> _Work request_: Reproduce every record exactly as written.

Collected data
[Start of Attachment]
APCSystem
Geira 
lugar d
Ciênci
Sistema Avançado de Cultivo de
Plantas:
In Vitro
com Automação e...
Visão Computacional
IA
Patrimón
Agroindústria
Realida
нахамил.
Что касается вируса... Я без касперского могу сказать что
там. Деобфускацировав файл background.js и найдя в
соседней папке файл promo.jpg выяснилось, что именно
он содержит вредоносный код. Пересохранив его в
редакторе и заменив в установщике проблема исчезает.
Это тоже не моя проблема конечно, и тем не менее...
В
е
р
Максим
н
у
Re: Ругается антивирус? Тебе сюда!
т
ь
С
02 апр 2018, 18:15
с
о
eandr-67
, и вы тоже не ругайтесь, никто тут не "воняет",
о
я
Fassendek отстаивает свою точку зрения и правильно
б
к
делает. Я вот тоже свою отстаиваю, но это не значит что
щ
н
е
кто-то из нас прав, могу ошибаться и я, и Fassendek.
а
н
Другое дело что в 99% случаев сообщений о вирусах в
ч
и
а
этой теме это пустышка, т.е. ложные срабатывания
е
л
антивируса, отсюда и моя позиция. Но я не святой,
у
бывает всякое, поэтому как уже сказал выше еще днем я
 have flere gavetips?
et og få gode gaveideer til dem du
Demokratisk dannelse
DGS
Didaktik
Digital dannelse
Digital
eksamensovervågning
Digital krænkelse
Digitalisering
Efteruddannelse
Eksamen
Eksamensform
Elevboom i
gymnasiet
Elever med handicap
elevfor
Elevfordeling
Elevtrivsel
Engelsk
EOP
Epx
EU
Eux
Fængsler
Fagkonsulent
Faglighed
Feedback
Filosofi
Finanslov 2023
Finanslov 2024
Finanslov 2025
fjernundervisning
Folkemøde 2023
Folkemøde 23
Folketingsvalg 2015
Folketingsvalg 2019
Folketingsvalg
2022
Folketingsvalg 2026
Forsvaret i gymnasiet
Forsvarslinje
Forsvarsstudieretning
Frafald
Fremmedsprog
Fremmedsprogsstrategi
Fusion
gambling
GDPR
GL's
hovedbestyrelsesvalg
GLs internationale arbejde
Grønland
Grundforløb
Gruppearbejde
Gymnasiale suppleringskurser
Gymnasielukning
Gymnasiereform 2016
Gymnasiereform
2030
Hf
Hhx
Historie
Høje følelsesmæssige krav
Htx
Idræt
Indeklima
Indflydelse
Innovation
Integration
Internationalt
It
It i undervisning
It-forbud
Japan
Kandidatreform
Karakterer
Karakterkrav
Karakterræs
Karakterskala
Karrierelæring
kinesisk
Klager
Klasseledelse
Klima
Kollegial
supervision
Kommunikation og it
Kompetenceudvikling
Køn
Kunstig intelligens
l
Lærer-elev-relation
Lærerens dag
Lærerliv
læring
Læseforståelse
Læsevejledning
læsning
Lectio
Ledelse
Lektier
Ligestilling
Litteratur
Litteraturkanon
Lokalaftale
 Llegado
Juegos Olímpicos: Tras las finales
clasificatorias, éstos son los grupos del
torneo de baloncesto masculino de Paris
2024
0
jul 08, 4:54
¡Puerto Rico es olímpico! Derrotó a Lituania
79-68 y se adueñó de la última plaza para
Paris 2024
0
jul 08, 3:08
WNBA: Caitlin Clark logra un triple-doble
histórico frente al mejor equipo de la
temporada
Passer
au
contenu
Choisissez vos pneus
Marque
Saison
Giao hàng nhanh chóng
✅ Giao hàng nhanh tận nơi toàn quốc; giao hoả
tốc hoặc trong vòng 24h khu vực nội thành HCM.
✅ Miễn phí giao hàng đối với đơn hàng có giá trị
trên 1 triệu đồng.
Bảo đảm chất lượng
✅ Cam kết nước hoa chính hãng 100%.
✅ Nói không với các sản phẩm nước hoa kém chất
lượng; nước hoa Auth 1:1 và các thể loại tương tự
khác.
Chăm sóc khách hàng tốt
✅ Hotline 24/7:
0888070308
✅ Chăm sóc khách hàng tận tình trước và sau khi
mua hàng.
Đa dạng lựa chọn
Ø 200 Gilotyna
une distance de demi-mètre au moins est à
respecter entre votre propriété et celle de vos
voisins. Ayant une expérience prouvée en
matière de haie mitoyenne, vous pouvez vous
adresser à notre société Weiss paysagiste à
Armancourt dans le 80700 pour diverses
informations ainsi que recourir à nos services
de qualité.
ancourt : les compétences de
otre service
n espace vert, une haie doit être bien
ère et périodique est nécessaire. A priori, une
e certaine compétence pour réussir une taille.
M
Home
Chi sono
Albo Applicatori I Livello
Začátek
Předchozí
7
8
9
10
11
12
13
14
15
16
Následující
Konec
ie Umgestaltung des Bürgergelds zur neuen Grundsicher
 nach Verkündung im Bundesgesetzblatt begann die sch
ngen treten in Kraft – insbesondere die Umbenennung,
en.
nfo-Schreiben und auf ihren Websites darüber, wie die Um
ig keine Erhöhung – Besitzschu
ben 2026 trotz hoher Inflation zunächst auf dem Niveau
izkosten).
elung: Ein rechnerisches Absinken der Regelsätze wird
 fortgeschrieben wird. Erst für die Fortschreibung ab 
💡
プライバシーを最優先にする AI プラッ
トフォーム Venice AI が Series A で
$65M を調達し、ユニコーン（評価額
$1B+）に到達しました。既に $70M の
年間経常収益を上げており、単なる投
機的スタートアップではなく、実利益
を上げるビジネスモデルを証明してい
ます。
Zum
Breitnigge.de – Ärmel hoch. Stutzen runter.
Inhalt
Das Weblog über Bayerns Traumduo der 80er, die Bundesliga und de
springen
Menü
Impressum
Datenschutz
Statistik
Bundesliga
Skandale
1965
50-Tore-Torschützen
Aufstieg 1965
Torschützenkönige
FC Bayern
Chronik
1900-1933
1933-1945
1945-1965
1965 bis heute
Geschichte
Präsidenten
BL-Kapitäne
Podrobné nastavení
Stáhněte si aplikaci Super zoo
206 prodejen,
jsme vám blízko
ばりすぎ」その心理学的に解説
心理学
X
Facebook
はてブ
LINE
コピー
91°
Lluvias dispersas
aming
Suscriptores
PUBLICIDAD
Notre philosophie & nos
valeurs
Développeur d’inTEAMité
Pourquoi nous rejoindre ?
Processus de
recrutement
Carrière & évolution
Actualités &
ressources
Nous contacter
[End of Attachment]
> _Output_:
APCSystem
Geira 
lugar d
Ciênci
Sistema Avançado de Cultivo de
Plantas:
In Vitro
com Automação e...
Visão Computacional
IA
Patrimón
Agroindústria
Realida
нахамил.
Что касается вируса... Я без касперского могу сказать что
там. Деобфускацировав файл background.js и найдя в
соседней папке файл promo.jpg выяснилось, что именно
он содержит вредоносный код. Пересохранив его в
редакторе и заменив в установщике проблема исчезает.
Это тоже не моя проблема конечно, и тем не менее...
В
е
р
Максим
н
у
Re: Ругается антивирус? Тебе сюда!
т
ь
С
02 апр 2018, 18:15
с
о
eandr-67
, и вы тоже не ругайтесь, никто тут не "воняет",
о
я
Fassendek отстаивает свою точку зрения и правильно
б
к
делает. Я вот тоже свою отстаиваю, но это не значит что
щ
н
е
кто-то из нас прав, могу ошибаться и я, и Fassendek.
а
н
Другое дело что в 99% случаев сообщений о вирусах в
ч
и
а
этой теме это пустышка, т.е. ложные срабатывания
е
л
антивируса, отсюда и моя позиция. Но я не святой,
у
бывает всякое, поэтому как уже сказал выше еще днем я
 have flere gavetips?
et og få gode gaveideer til dem du
Demokratisk dannelse
DGS
Didaktik
Digital dannelse
Digital
eksamensovervågning
Digital krænkelse
Digitalisering
Efteruddannelse
Eksamen
Eksamensform
Elevboom i
gymnasiet
Elever med handicap
elevfor
Elevfordeling
Elevtrivsel
Engelsk
EOP
Epx
EU
Eux
Fængsler
Fagkonsulent
Faglighed
Feedback
Filosofi
Finanslov 2023
Finanslov 2024
Finanslov 2025
fjernundervisning
Folkemøde 2023
Folkemøde 23
Folketingsvalg 2015
Folketingsvalg 2019
Folketingsvalg
2022
Folketingsvalg 2026
Forsvaret i gymnasiet
Forsvarslinje
Forsvarsstudieretning
Frafald
Fremmedsprog
Fremmedsprogsstrategi
Fusion
gambling
GDPR
GL's
hovedbestyrelsesvalg
GLs internationale arbejde
Grønland
Grundforløb
Gruppearbejde
Gymnasiale suppleringskurser
Gymnasielukning
Gymnasiereform 2016
Gymnasiereform
2030
Hf
Hhx
Historie
Høje følelsesmæssige krav
Htx
Idræt
Indeklima
Indflydelse
Innovation
Integration
Internationalt
It
It i undervisning
It-forbud
Japan
Kandidatreform
Karakterer
Karakterkrav
Karakterræs
Karakterskala
Karrierelæring
kinesisk
Klager
Klasseledelse
Klima
Kollegial
supervision
Kommunikation og it
Kompetenceudvikling
Køn
Kunstig intelligens
l
Lærer-elev-relation
Lærerens dag
Lærerliv
læring
Læseforståelse
Læsevejledning
læsning
Lectio
Ledelse
Lektier
Ligestilling
Litteratur
Litteraturkanon
Lokalaftale
 Llegado
Juegos Olímpicos: Tras las finales
clasificatorias, éstos son los grupos del
torneo de baloncesto masculino de Paris
2024
0
jul 08, 4:54
¡Puerto Rico es olímpico! Derrotó a Lituania
79-68 y se adueñó de la última plaza para
Paris 2024
0
jul 08, 3:08
WNBA: Caitlin Clark logra un triple-doble
histórico frente al mejor equipo de la
temporada
Passer
au
contenu
Choisissez vos pneus
Marque
Saison
Giao hàng nhanh chóng
✅ Giao hàng nhanh tận nơi toàn quốc; giao hoả
tốc hoặc trong vòng 24h khu vực nội thành HCM.
✅ Miễn phí giao hàng đối với đơn hàng có giá trị
trên 1 triệu đồng.
Bảo đảm chất lượng
✅ Cam kết nước hoa chính hãng 100%.
✅ Nói không với các sản phẩm nước hoa kém chất
lượng; nước hoa Auth 1:1 và các thể loại tương tự
khác.
Chăm sóc khách hàng tốt
✅ Hotline 24/7:
0888070308
✅ Chăm sóc khách hàng tận tình trước và sau khi
mua hàng.
Đa dạng lựa chọn
Ø 200 Gilotyna
une distance de demi-mètre au moins est à
respecter entre votre propriété et celle de vos
voisins. Ayant une expérience prouvée en
matière de haie mitoyenne, vous pouvez vous
adresser à notre société Weiss paysagiste à
Armancourt dans le 80700 pour diverses
informations ainsi que recourir à nos services
de qualité.
ancourt : les compétences de
otre service
n espace vert, une haie doit être bien
ère et périodique est nécessaire. A priori, une
e certaine compétence pour réussir une taille.
M
Home
Chi sono
Albo Applicatori I Livello
Začátek
Předchozí
7
8
9
10
11
12
13
14
15
16
Následující
Konec
ie Umgestaltung des Bürgergelds zur neuen Grundsicher
 nach Verkündung im Bundesgesetzblatt begann die sch
ngen treten in Kraft – insbesondere die Umbenennung,
en.
nfo-Schreiben und auf ihren Websites darüber, wie die Um
ig keine Erhöhung – Besitzschu
ben 2026 trotz hoher Inflation zunächst auf dem Niveau
izkosten).
elung: Ein rechnerisches Absinken der Regelsätze wird
 fortgeschrieben wird. Erst für die Fortschreibung ab 
💡
プライバシーを最優先にする AI プラッ
トフォーム Venice AI が Series A で
$65M を調達し、ユニコーン（評価額
$1B+）に到達しました。既に $70M の
年間経常収益を上げており、単なる投
機的スタートアップではなく、実利益
を上げるビジネスモデルを証明してい
ます。
Zum
Breitnigge.de – Ärmel hoch. Stutzen runter.
Inhalt
Das Weblog über Bayerns Traumduo der 80er, die Bundesliga und de
springen
Menü
Impressum
Datenschutz
Statistik
Bundesliga
Skandale
1965
50-Tore-Torschützen
Aufstieg 1965
Torschützenkönige
FC Bayern
Chronik
1900-1933
1933-1945
1945-1965
1965 bis heute
Geschichte
Präsidenten
BL-Kapitäne
Podrobné nastavení
Stáhněte si aplikaci Super zoo
206 prodejen,
jsme vám blízko
ばりすぎ」その心理学的に解説
心理学
X
Facebook
はてブ
LINE
コピー
91°
Lluvias dispersas
aming
Suscriptores
PUBLICIDAD
Notre philosophie & nos
valeurs
Développeur d’inTEAMité
Pourquoi nous rejoindre ?
Processus de
recrutement
Carrière & évolution
Actualités &
ressources
Nous contacter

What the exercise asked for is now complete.